Ce qui est caractéristique des auteurs du siècle, ce qui doit être écrit dans les études

En dehors des controverses occasionnelles, la plus puissante de toutes par le caractère fervent qu’elle a provoqué, au-delà de toute œuvre et étude : l’annonce par tous de l’Evangile du Christ ; Celle-ci a démontré la vérité de l’observance chrétienne, et qu’il faut l’embrasser elle seule et répudier toutes les autres. Par elle furent convaincus divers juifs par des arguments qu’il était le Christ si longtemps attendu parmi eux, Messie et vrai Dieu, et Fils du Père éternel. Alors furent accomplies en vérité, le concernant, les oracles qui avaient été annoncés par les prophètes. Et de la Loi de Moïse, les cérémonies et sacrifices furent annulés et abrogés. Or les païens et ceux qui suivent les cultes des idoles ne furent pas tous convaincus, qu’il n’y a pas plusieurs dieux, mais seulement un seul, créateur du ciel et de la terre ; Que le Christ est son véritable Fils unique, engendré par le Père, qu’il est un avec Dieu et qu’il est Dieu ; Qu’ il a racheté les hommes en établissant pour les hommes des lois d’adoration et les institutions de vie les plus propres et les plus sacrées. Qu’il a reçu une chair humaine, et elle-même, avait été trompée, polluée au plus haut point par des cultes innommables, criminels et mauvais. Néanmoins, il a été mis à mort par les impies et les juifs, tandis que nos auteurs les plus brillants montraient à tous sa divinité, et ont prouvé de façon irréfutable sa naissance, sa mort et sa résurrection. Ils ajoutèrent aussi ce qui concerne la résurrection des morts, et comment les œuvres de nos vies nous donnerons les supplices éternels ou la félicité éternelle. Combien ajoutèrent les miracles à la doctrine, que la plupart signaient de leur sang. Ils ont conduit les nouveaux chrétiens à la foi, instruisaient par les préceptes de la loi nouvelle, et formaient les païens, via des explications rejetées par les juifs, à l’observance de Dieu. Ils les instruisaient chacun dans ce qui devait être surpassé, grâce à la naissance offerte dans le baptême d’un Christ enterré mais également ressuscité, vie d’une grâce nouvelle, offrant à ceux qui sont mortels, une nouvelle naissance. Après qu’ait été repris le sacrement de la régénération, ceux qui étaient séparés de notre foi ouvraient le Saint des Saints, célèbre pour tous et que cachaient certains, a été révélé le mystère de la Trinité et les Sacrements, et en particulier l’Eucharistie. Les premiers furent exhortés par elle, dispensant une foi constante.

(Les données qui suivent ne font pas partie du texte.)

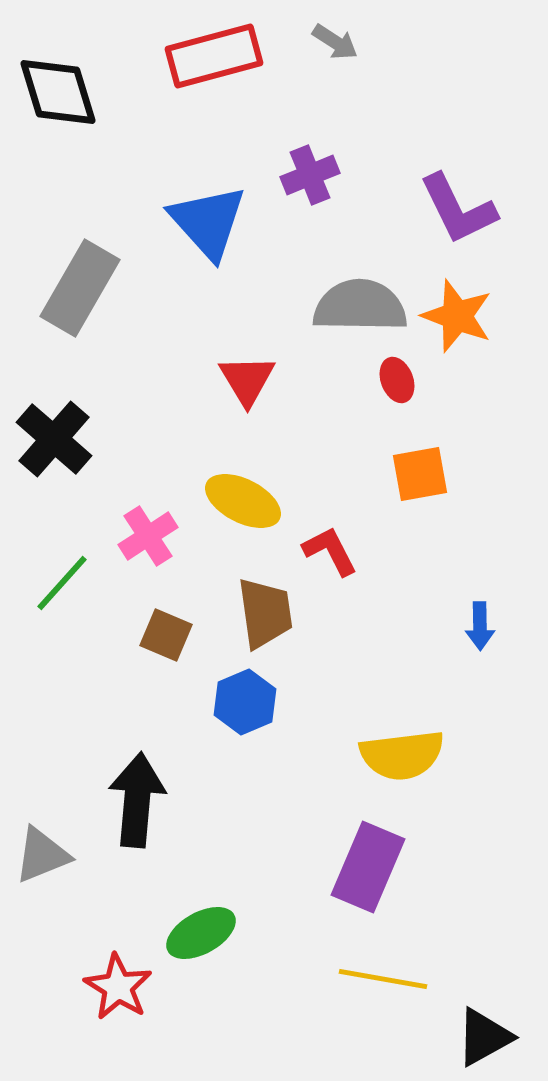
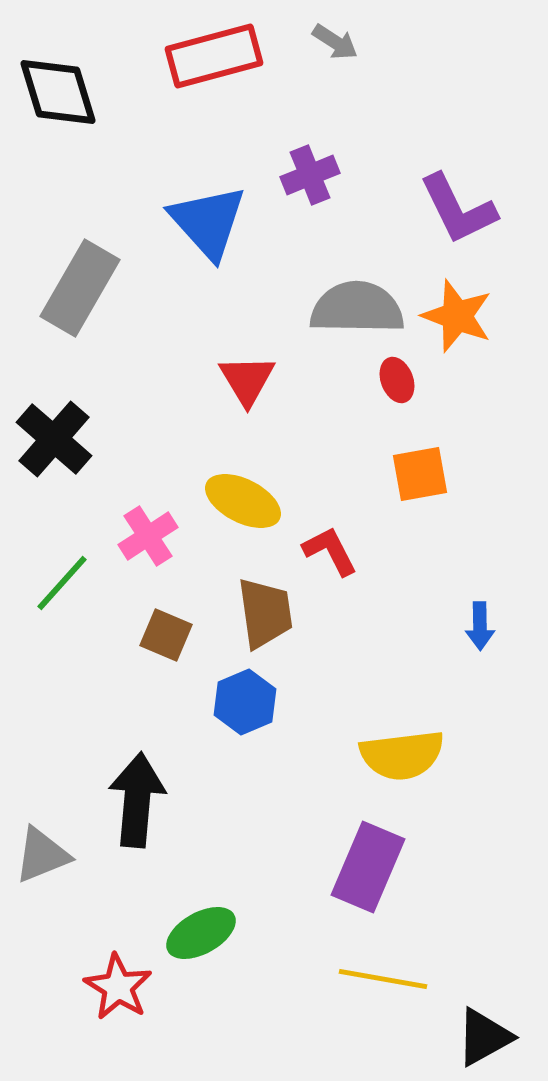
gray semicircle: moved 3 px left, 2 px down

Des lettres de direction les défendaient quelles que soient les tortures endurées, les secourant vraiment. Elles étaient écrites par des hommes vrais aux mérites excellents, par leurs actes de martyr, leurs voyages, leurs dangers, leur travaux, leurs luttes, leurs souffrances et leurs supplices. Par les canons établis venant des apôtres ou de leur successeurs dans l’explication de la doctrine, ils ont laissé des écrits sur des idées et des pratiques de sanctification. Ces lettres laissées par des chrétiens ou des évêques enflammaient les persécutions qui furent endurées avec la plus grande patience. Celles subies par nos Pères repoussèrent et corrigèrent parmi les plus grands péchés de l’Eglise naissante : en effet, certaines âmes furent aussi corrompues et se tournèrent vers des plumes aux doctrines perverses, aux erreurs néfastes des hérésies naissantes.

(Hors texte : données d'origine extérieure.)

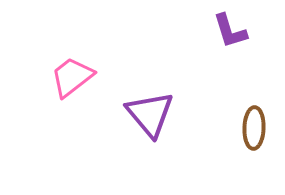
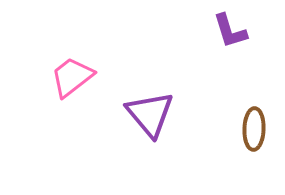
brown ellipse: moved 1 px down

Commentaire/Analyse : La théologie de la substitution



Ce sujet est un sujet ô combien épineux. Présentons d’abord ce dont il s’agit : Israël a été remplacé par l’Eglise suite à sa cécité et son rejet concernant le Messie. Je pense que l’on peut ainsi résumer et présenter cette position théologique sans la trahir. Et c’est davantage une opinion théologique qu’un théologie au sens propre. En effet, il n’est pas demandé d’y souscrire pour témoigner d’une orthodoxie de la foi. L’on ne peut pas être chrétien sans croire que le Christ est le Fils de Dieu, consubstantiel au Père, ainsi que le proclame le premier concile œcuménique de Nicée en 325. On ne peut pas être chrétien sans croire que le Dieu d’Abraham, d’Isaac et de Jacob est une Trinité de Personnes, ainsi que le proclame le second concile œcuménique à Constantinople en 381. Et ainsi de suite jusqu’au septième concile à Nicée, encore une fois, en 787 sur tout ce qui est relatif aux icônes et au caractère représentable du Seigneur. Jamais il n’est demandé de considérer à un chrétien qu’il a pris la place d’un juif dans l’organisation du salut, dans ce qui constitue le cœur de sa foi. Il peut le croire, et beaucoup le croient, car les Pères de l’Eglise ont beaucoup annoncé ceci. Dans beaucoup de textes traduits sur ce blog, on trouvera des traces patristiques de cette théologie.

En ce qui concerne la patristique, la meilleure façon de se positionner vis-à-vis des Pères de l’Eglise, est ce qui a été conseillé par Georges Florovsky dans son ouvrage « les voies de la théologie russe » : pas de patrolatrie (suivisme inconditionnel de tout ce que disent les Pères), pas de patrophobie (rejet inconditionnel de tout ce que disent les Pères), mais bien prendre les Pères comme modèles.

Pourquoi pas de patrolatrie ? Parce que les Pères ne sont pas un système. Ils sont souvent contradictoires. Donc on ne peut pas les suivre de façon systématique, même si on le voudrait. Et surtout, ils ont tous fait des erreurs. Ce sont des hommes. Des saints, mais des hommes. Faillibles.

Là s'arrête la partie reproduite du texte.